● **PROBLEM**: Output the listing verbatim, leaving out every picture.

════════

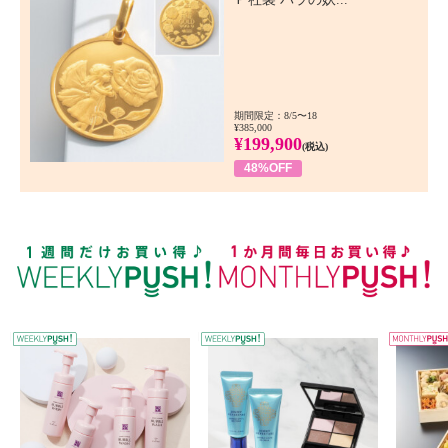
期間限定：8/5〜18
¥385,000
¥199,900
(税込)
48%OFF
WEEKLY PUSH
W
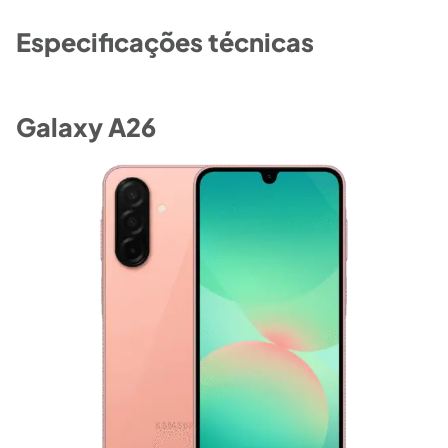
Especificações técnicas
Galaxy A26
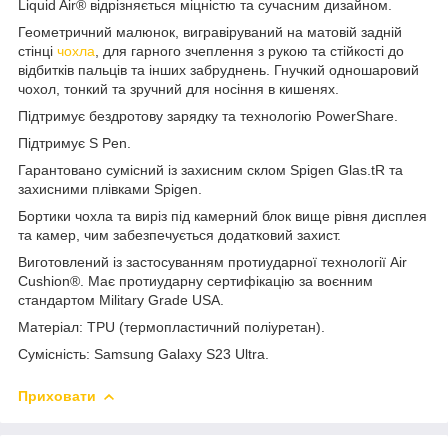
Liquid Air® відрізняється міцністю та сучасним дизайном.
Геометричний малюнок, вигравіруваний на матовій задній
стінці
чохла
, для
гарного зчеплення з рукою
та стійкості до
відбитків пальців та інших забруднень.
Гнучкий одношаровий
чохол, тонкий та зручний для носіння в кишенях.
Підтримує бездротову зарядку та технологію PowerShare.
Підтримує S Pen.
Гарантовано сумісний із захисним склом Spigen Glas.tR та
захисними плівками Spigen.
Бортики чохла та виріз під камерний блок вище рівня дисплея
та камер, чим забезпечується додатковий захист.
Виготовлений із застосуванням протиударної технології Air
Cushion®. Має протиударну сертифікацію за воєнним
стандартом Military Grade USA.
Матеріал: TPU (термопластичний поліуретан).
Сумісність: Samsung Galaxy S23 Ultra.
Приховати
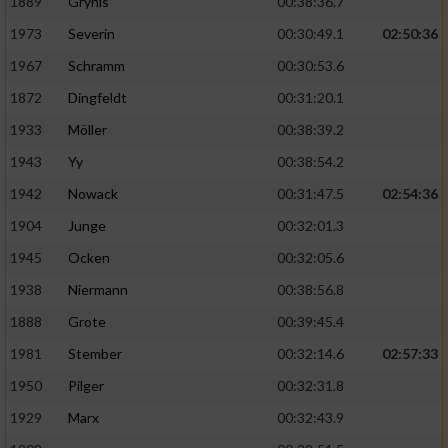
1889
Grynis
00:38:36.7
1973
Severin
00:30:49.1
02:50:36
1967
Schramm
00:30:53.6
1872
Dingfeldt
00:31:20.1
1933
Möller
00:38:39.2
1943
Yy
00:38:54.2
1942
Nowack
00:31:47.5
02:54:36
1904
Junge
00:32:01.3
1945
Ocken
00:32:05.6
1938
Niermann
00:38:56.8
1888
Grote
00:39:45.4
1981
Stember
00:32:14.6
02:57:33
1950
Pilger
00:32:31.8
1929
Marx
00:32:43.9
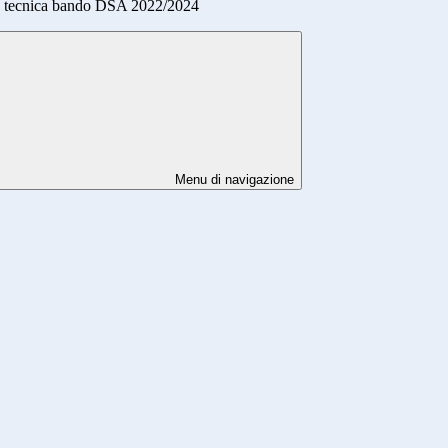
 tecnica bando DSA 2022/2024
Menu di navigazione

════════

● **OUTPUT FOR THIS TASK**:
期間限定：8/5〜18
¥385,000
¥199,900
(税込)
48%OFF
WEEKLY PUSH
W
Especificações técnicas
Galaxy A26
Liquid Air® відрізняється міцністю та сучасним дизайном.
Геометричний малюнок, вигравіруваний на матовій задній
стінці
чохла
, для
гарного зчеплення з рукою
та стійкості до
відбитків пальців та інших забруднень.
Гнучкий одношаровий
чохол, тонкий та зручний для носіння в кишенях.
Підтримує бездротову зарядку та технологію PowerShare.
Підтримує S Pen.
Гарантовано сумісний із захисним склом Spigen Glas.tR та
захисними плівками Spigen.
Бортики чохла та виріз під камерний блок вище рівня дисплея
та камер, чим забезпечується додатковий захист.
Виготовлений із застосуванням протиударної технології Air
Cushion®. Має протиударну сертифікацію за воєнним
стандартом Military Grade USA.
Матеріал: TPU (термопластичний поліуретан).
Сумісність: Samsung Galaxy S23 Ultra.
Приховати
1889
Grynis
00:38:36.7
1973
Severin
00:30:49.1
02:50:36
1967
Schramm
00:30:53.6
1872
Dingfeldt
00:31:20.1
1933
Möller
00:38:39.2
1943
Yy
00:38:54.2
1942
Nowack
00:31:47.5
02:54:36
1904
Junge
00:32:01.3
1945
Ocken
00:32:05.6
1938
Niermann
00:38:56.8
1888
Grote
00:39:45.4
1981
Stember
00:32:14.6
02:57:33
1950
Pilger
00:32:31.8
1929
Marx
00:32:43.9
 tecnica bando DSA 2022/2024
Menu di navigazione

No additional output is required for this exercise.